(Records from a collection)
=== Begin Enclosure ===

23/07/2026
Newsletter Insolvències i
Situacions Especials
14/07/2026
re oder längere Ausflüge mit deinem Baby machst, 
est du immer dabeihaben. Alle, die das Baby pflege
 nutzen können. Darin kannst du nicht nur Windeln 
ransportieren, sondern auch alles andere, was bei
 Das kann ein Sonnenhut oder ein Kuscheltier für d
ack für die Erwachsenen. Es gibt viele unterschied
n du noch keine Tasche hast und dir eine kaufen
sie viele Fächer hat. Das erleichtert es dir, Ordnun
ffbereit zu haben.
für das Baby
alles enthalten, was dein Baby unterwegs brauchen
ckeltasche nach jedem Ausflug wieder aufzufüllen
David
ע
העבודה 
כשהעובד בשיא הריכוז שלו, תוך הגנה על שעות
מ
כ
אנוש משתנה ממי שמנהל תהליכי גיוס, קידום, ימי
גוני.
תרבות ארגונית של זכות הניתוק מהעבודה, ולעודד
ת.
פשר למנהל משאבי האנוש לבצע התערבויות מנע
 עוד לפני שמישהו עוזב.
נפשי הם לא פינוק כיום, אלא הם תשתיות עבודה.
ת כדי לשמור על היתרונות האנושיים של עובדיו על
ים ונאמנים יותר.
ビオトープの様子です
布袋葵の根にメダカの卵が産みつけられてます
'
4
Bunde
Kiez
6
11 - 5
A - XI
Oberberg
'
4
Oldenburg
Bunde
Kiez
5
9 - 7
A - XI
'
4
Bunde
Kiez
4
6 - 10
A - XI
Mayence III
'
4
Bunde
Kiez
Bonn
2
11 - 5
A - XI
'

=== End Enclosure ===

Problem details: All the lines above must appear again in the answer, word for word.

Worked solution:
23/07/2026
Newsletter Insolvències i
Situacions Especials
14/07/2026
re oder längere Ausflüge mit deinem Baby machst, 
est du immer dabeihaben. Alle, die das Baby pflege
 nutzen können. Darin kannst du nicht nur Windeln 
ransportieren, sondern auch alles andere, was bei
 Das kann ein Sonnenhut oder ein Kuscheltier für d
ack für die Erwachsenen. Es gibt viele unterschied
n du noch keine Tasche hast und dir eine kaufen
sie viele Fächer hat. Das erleichtert es dir, Ordnun
ffbereit zu haben.
für das Baby
alles enthalten, was dein Baby unterwegs brauchen
ckeltasche nach jedem Ausflug wieder aufzufüllen
David
ע
העבודה 
כשהעובד בשיא הריכוז שלו, תוך הגנה על שעות
מ
כ
אנוש משתנה ממי שמנהל תהליכי גיוס, קידום, ימי
גוני.
תרבות ארגונית של זכות הניתוק מהעבודה, ולעודד
ת.
פשר למנהל משאבי האנוש לבצע התערבויות מנע
 עוד לפני שמישהו עוזב.
נפשי הם לא פינוק כיום, אלא הם תשתיות עבודה.
ת כדי לשמור על היתרונות האנושיים של עובדיו על
ים ונאמנים יותר.
ビオトープの様子です
布袋葵の根にメダカの卵が産みつけられてます
'
4
Bunde
Kiez
6
11 - 5
A - XI
Oberberg
'
4
Oldenburg
Bunde
Kiez
5
9 - 7
A - XI
'
4
Bunde
Kiez
4
6 - 10
A - XI
Mayence III
'
4
Bunde
Kiez
Bonn
2
11 - 5
A - XI
'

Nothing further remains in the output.